From superposition to sparse codes: interpretable representations in neural networks
David Klindt, Charles O'Neill, Patrik Reizinger, Harald Maurer, Nina Miolane
TL;DR
The paper addresses how neural networks encode information when multiple concepts are represented in a single distributed vector by proposing that representations exhibit superposition, i.e., linear additivity in the latent space. It develops a three-step framework: (1) identifiability theory showing latent features can be recovered up to a linear transformation from supervised learning, (2) sparse coding and compressed sensing to lift sparse, interpretable factors from superposed activations, and (3) quantitative interpretability metrics to evaluate recovered features.
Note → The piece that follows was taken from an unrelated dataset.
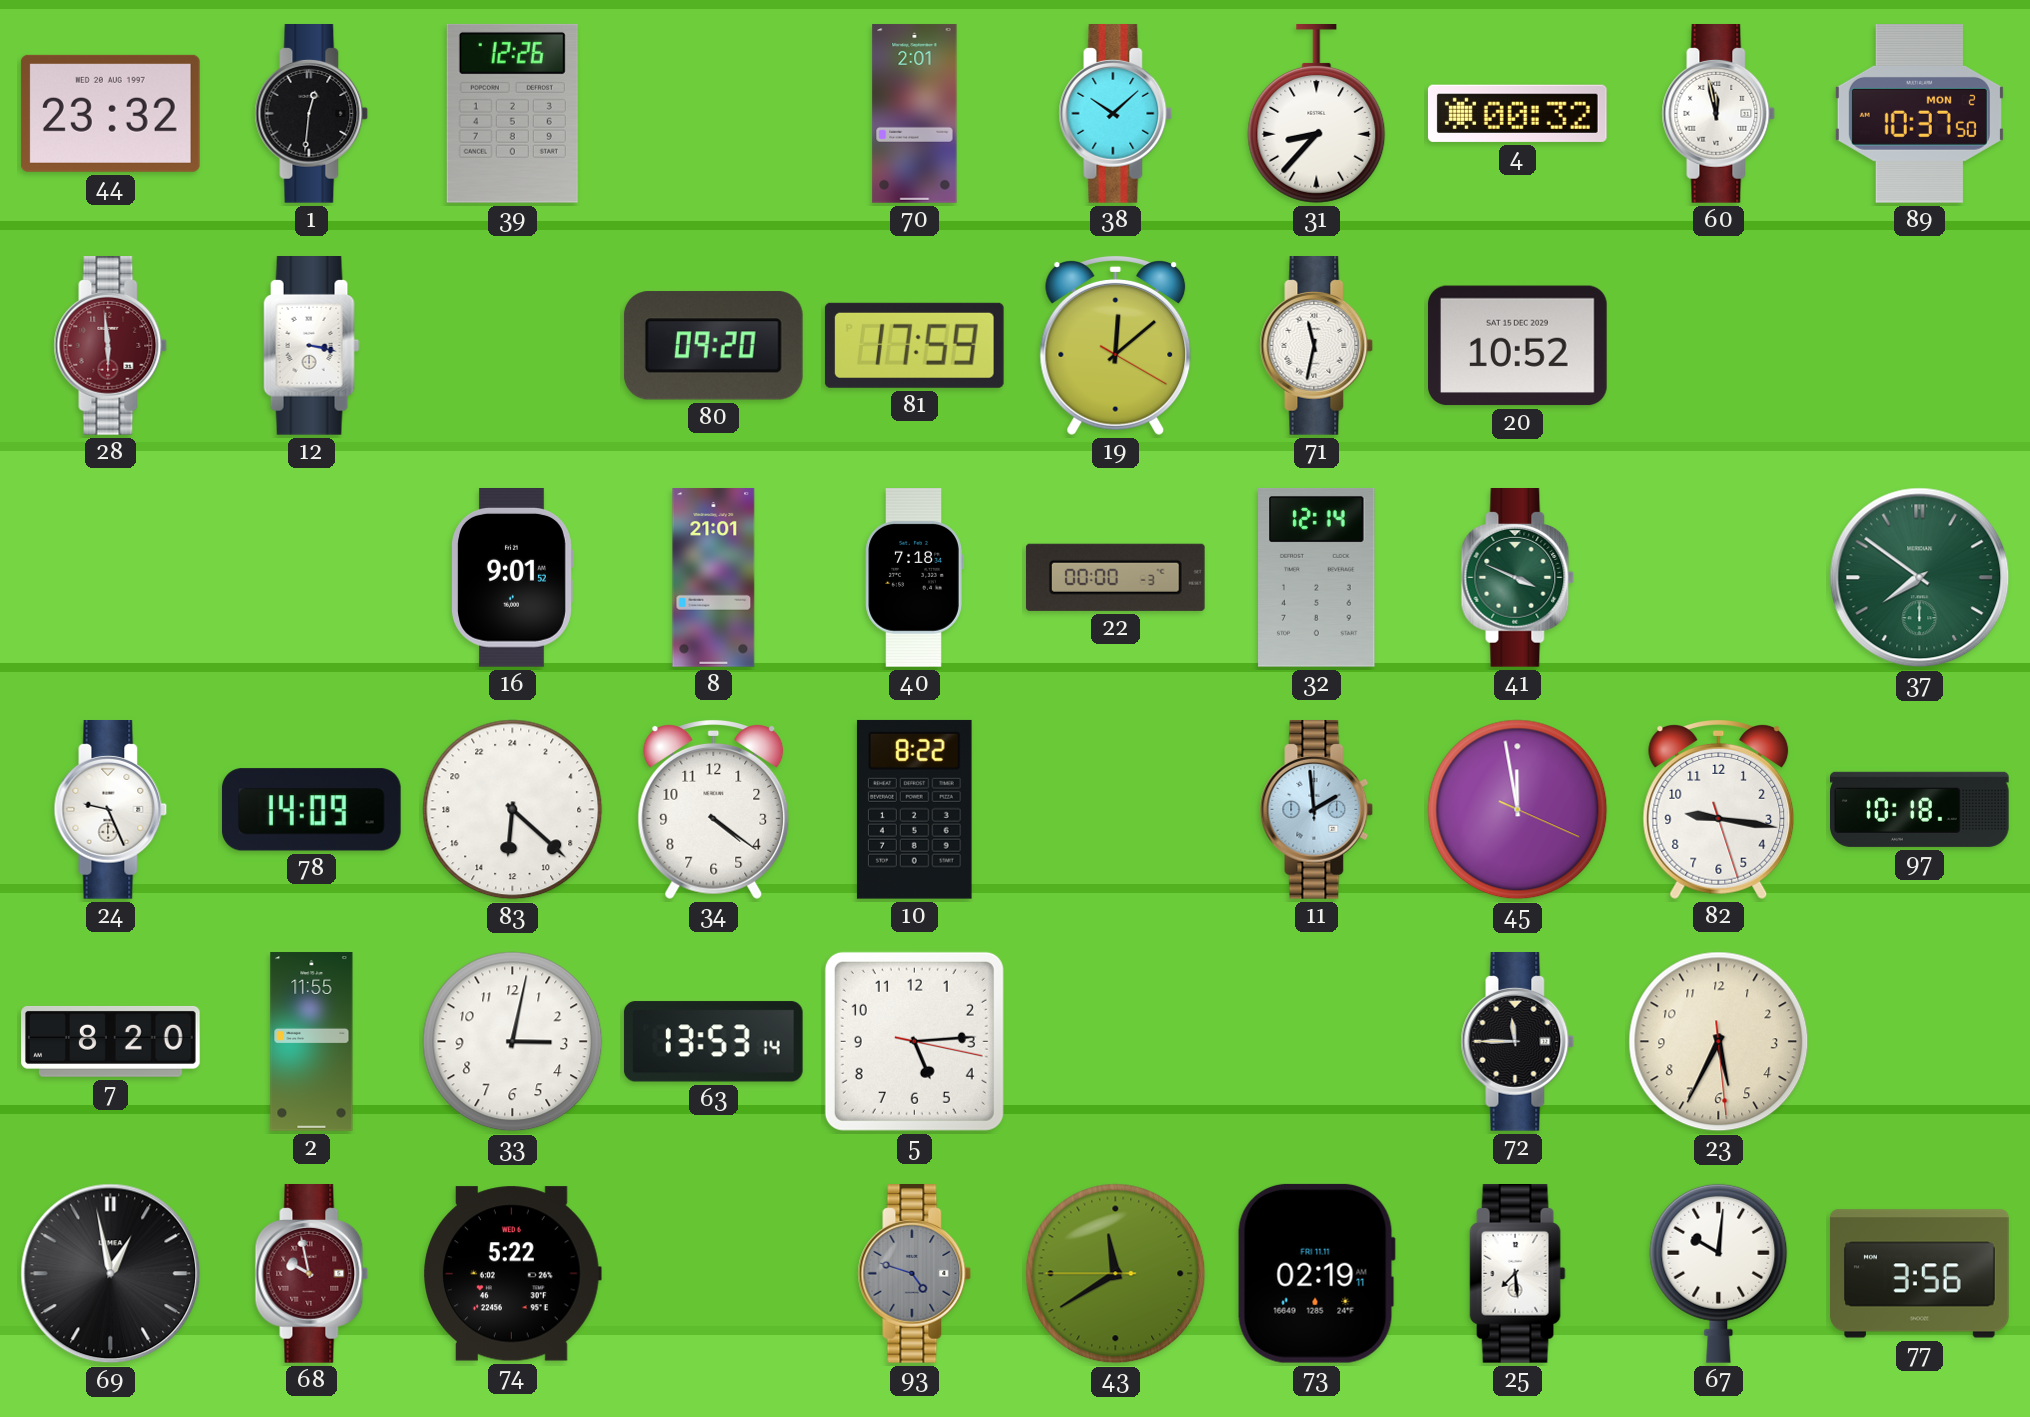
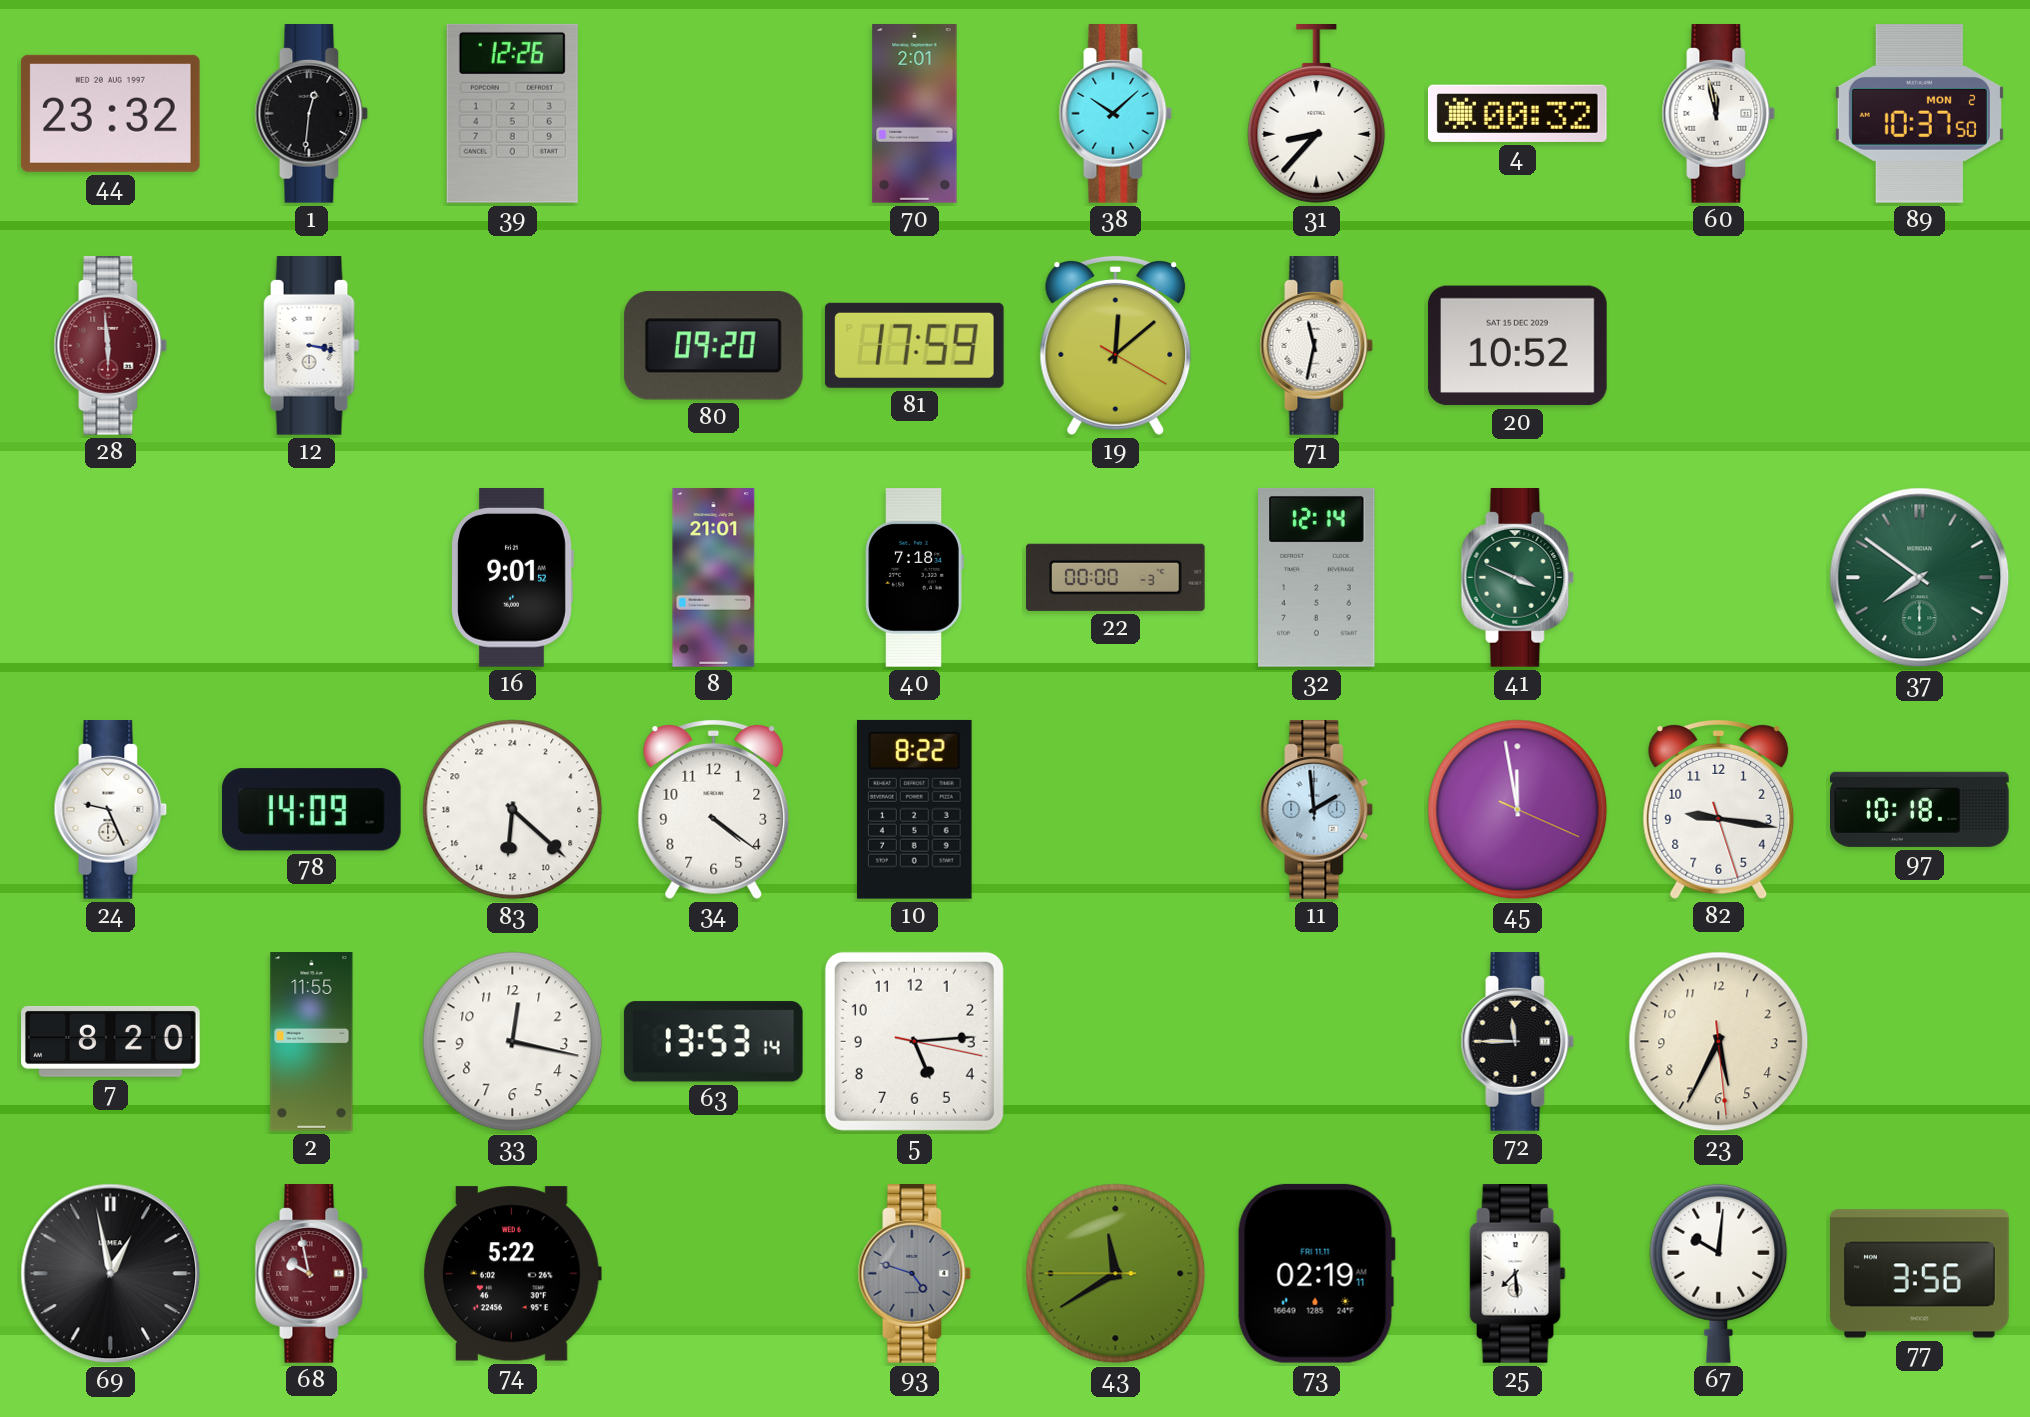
33: 3:02 -> 12:17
A mathematical world model with latent variables $z$, data $x=g(z)$, and representation $y=f(x)$ shows that the composite map $h=f\\circ g$ is linear and invertible under reasonable assumptions, enabling sparse decoding when $M\\ll N$. The authors connect theory to prior AI and neuroscience work, discuss sparse autoencoders and interpretability tasks like Word Intrusion Tasks, and argue that this framework supports AI transparency and a deeper understanding of neural coding. Practical implications include guiding the design of interpretable representations, scalable inference for sparse codes, and robust interpretability evaluations across artificial and biological systems.
Abstract
Understanding how information is represented in neural networks is a fundamental challenge in both neuroscience and artificial intelligence. Despite their nonlinear architectures, recent evidence suggests that neural networks encode features in superposition, meaning that input concepts are linearly overlaid within the network's representations. We present a perspective that explains this phenomenon and provides a foundation for extracting interpretable representations from neural activations. Our theoretical framework consists of three steps: (1) Identifiability theory shows that neural networks trained for classification recover latent features up to a linear transformation. (2) Sparse coding methods can extract disentangled features from these representations by leveraging principles from compressed sensing. (3) Quantitative interpretability metrics provide a means to assess the success of these methods, ensuring that extracted features align with human-interpretable concepts. By bridging insights from theoretical neuroscience, representation learning, and interpretability research, we propose an emerging perspective on understanding neural representations in both artificial and biological systems. Our arguments have implications for neural coding theories, AI transparency, and the broader goal of making deep learning models more interpretable.